Taking a few minutes to do a puzzle — or stare into space — can allow you to return to work sharper and more creative, reports A.C. Shilton for The New York Times. How can that be true, you ask? Brain slumps are real, says Gloria Mark, a professor of informatics at the University of California, Irvine. And the antidote to this midafternoon mind sludge is not muddling through, no matter what hustle culture wants you to believe. Instead, it’s the opposite: You should take a break.

The most compelling reason for taking a brain break is that it may improve your ability to do quality work. A 2022 systematic review published in the journal PLOS ONE found that even short breaks lasting 10 minutes or less reduced mental fatigue and increased vigor (meaning the willingness to persist when work became difficult).

These breaks significantly improved performance on tasks requiring creativity but less so for activities like basic arithmetic. The analysis found that the longer the time out, the better the performance boost. Here are some tips for breaking that brain slump:

Don’t quit too soon. 

Consider your circadian rhythms before arbitrarily setting a timer. Many people have peaks in their ability to pay attention around 11 a.m. and 3 p.m., with things often dropping off after lunch. You can focus longer in the morning but need more frequent breaks in the afternoon.

Break your sedentary ways. 

Heading out into nature for some physical activity is one of the best ways to give your brain a break.
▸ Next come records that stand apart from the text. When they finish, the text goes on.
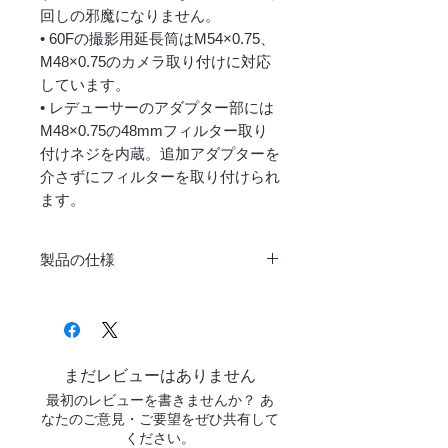
回しの邪魔になりません。
• 60Fの撮影用延長筒はM54×0.75、
M48×0.75のカメラ取り付けに対応
しています。
• レデューサーのアダプター部には
M48×0.75の48mmフィルター取り
付けネジを内蔵。追加アダプターを
介さずにフィルターを取り付けられ
ます。
製品の仕様
商品
60F 0.75x レデューサ
名
ー
対応
Askar 60F
まだレビューはありません
鏡筒
最初のレビューを書きませんか？ あ
なたのご意見・ご要望をぜひ共有して
装着
60F用：311mm
ください。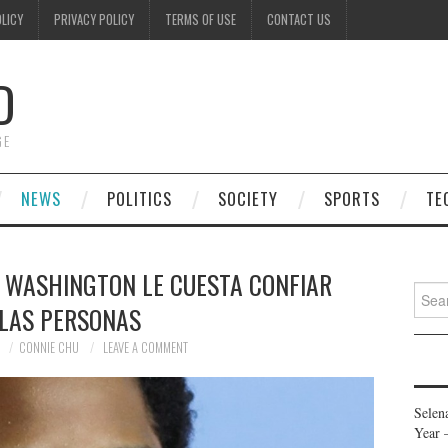
OLICY
PRIVACY POLICY
TERMS OF USE
CONTACT US
D
GE
NEWS
POLITICS
SOCIETY
SPORTS
TE
D WASHINGTON LE CUESTA CONFIAR
Searc
 LAS PERSONAS
for:
1
CONNIE CHU
LEAVE A COMMENT
Selen
Year 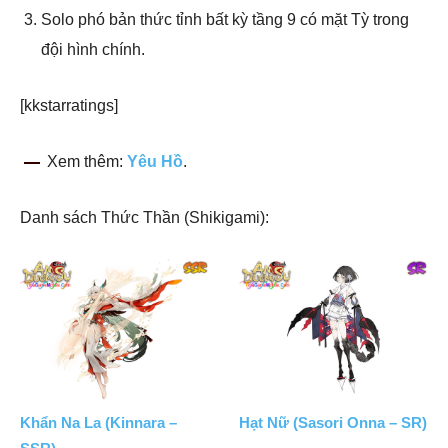
Solo phó bản thức tỉnh bất kỳ tầng 9 có mặt Tỳ trong
đội hình chính.
[kkstarratings]
Xem thêm:
Yêu Hồ
.
Danh sách Thức Thần (Shikigami):
Khẩn Na La (Kinnara –
Hạt Nữ (Sasori Onna – SR)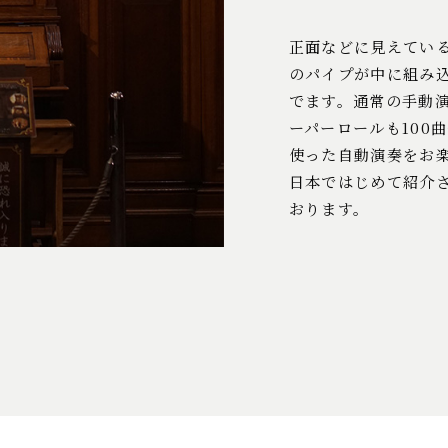
正面などに見えている
のパイプが中に組み
でます。通常の手動
ーパーロールも100
使った自動演奏をお
日本ではじめて紹介
おります。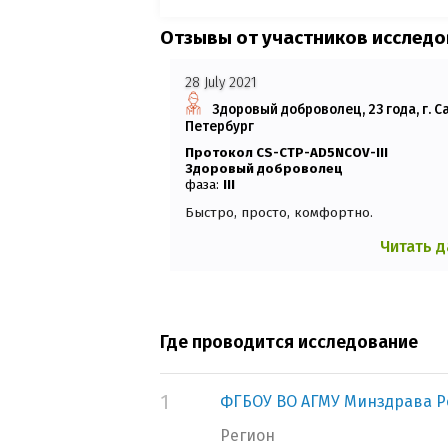
Отзывы от участников исслед
28 July 2021
Здоровый доброволец, 23 года, г. С
Петербург
Протокол CS-CTP-AD5NCOV-III
Здоровый доброволец
фаза:
III
Быстро, просто, комфортно.
Читать 
Где проводится исследование
1
ФГБОУ ВО АГМУ Минздрава Р
Регион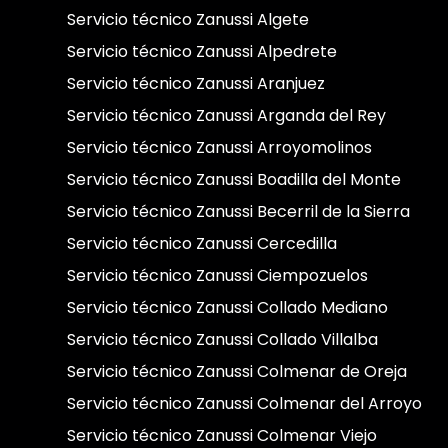
Servicio técnico Zanussi Algete
Servicio técnico Zanussi Alpedrete
Servicio técnico Zanussi Aranjuez
Servicio técnico Zanussi Arganda del Rey
Servicio técnico Zanussi Arroyomolinos
Servicio técnico Zanussi Boadilla del Monte
Servicio técnico Zanussi Becerril de la Sierra
Servicio técnico Zanussi Cercedilla
Servicio técnico Zanussi Ciempozuelos
Servicio técnico Zanussi Collado Mediano
Servicio técnico Zanussi Collado Villalba
Servicio técnico Zanussi Colmenar de Oreja
Servicio técnico Zanussi Colmenar del Arroyo
Servicio técnico Zanussi Colmenar Viejo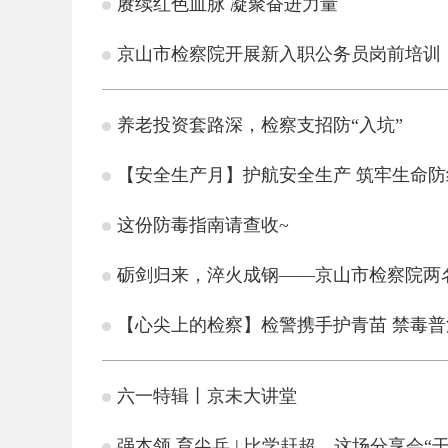
赓续红色血脉 凝聚奋进力量
京山市检察院开展新入职公务员岗前培训
养老投资套路深，检察支招防“入坑”
【安全生产月】护航安全生产 筑牢生命防
这份防毒指南请查收~
砺剑归来，淬火成钢——京山市检察院两
【心尖上的检察】检警携手护青苗 禁毒
六一特辑丨京未大讲堂
强本领 育尖兵 | 比学赶超，这场分享会“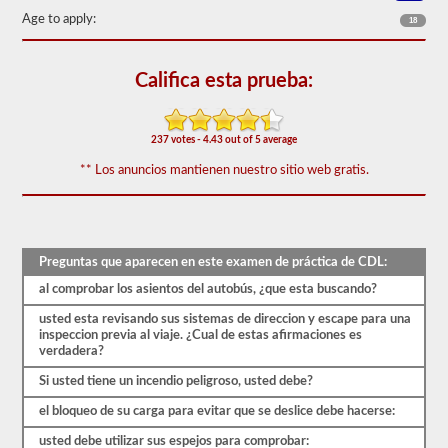
50)
Age to apply:
18
o
mejor
para
aprobar.
Califica esta prueba:
Tendrá
una
hora
237 votes - 4.43 out of 5 average
para
completar
** Los anuncios mantienen nuestro sitio web gratis.
la
prueba
de
conocimientos
generales,
y
Preguntas que aparecen en este examen de práctica de CDL:
se
al comprobar los asientos del autobús, ¿que esta buscando?
le
permitirá
usted esta revisando sus sistemas de direccion y escape para una
perder
inspeccion previa al viaje. ¿Cual de estas afirmaciones es
solo
verdadera?
10
preguntas
Si usted tiene un incendio peligroso, usted debe?
antes
de
el bloqueo de su carga para evitar que se deslice debe hacerse:
tener
que
usted debe utilizar sus espejos para comprobar:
If you can’t get outside, a walk through your office building will also confer benefits.

Put your phone away. 

Checking emails is still challenging your brain to stay in the task-related network, so you’re not precisely letting your mind wander. But, on the other hand, even browsing social media may not be the brain break you think it is.

Let your “little mind” play. 

In a 2013 Daily Beast article, Maya Angelou referred to her work process as switching between her “big mind and her little mind.” Her “big mind” did the heavy lifting, crafting the poems that made her famous. Her “little mind,” which she used between writing sessions, loved doing crossword puzzles.

Take a nap or have a snack.

Only some of us can take a midday nap if we work on the weekend. But if you can take a nap, do so. Even a 5- to 15-minute snooze can bring clarity, though you’ll need more rest to boost creativity. Or have a snack. Brain cells need glucose, and their activity is critical to getting into focus.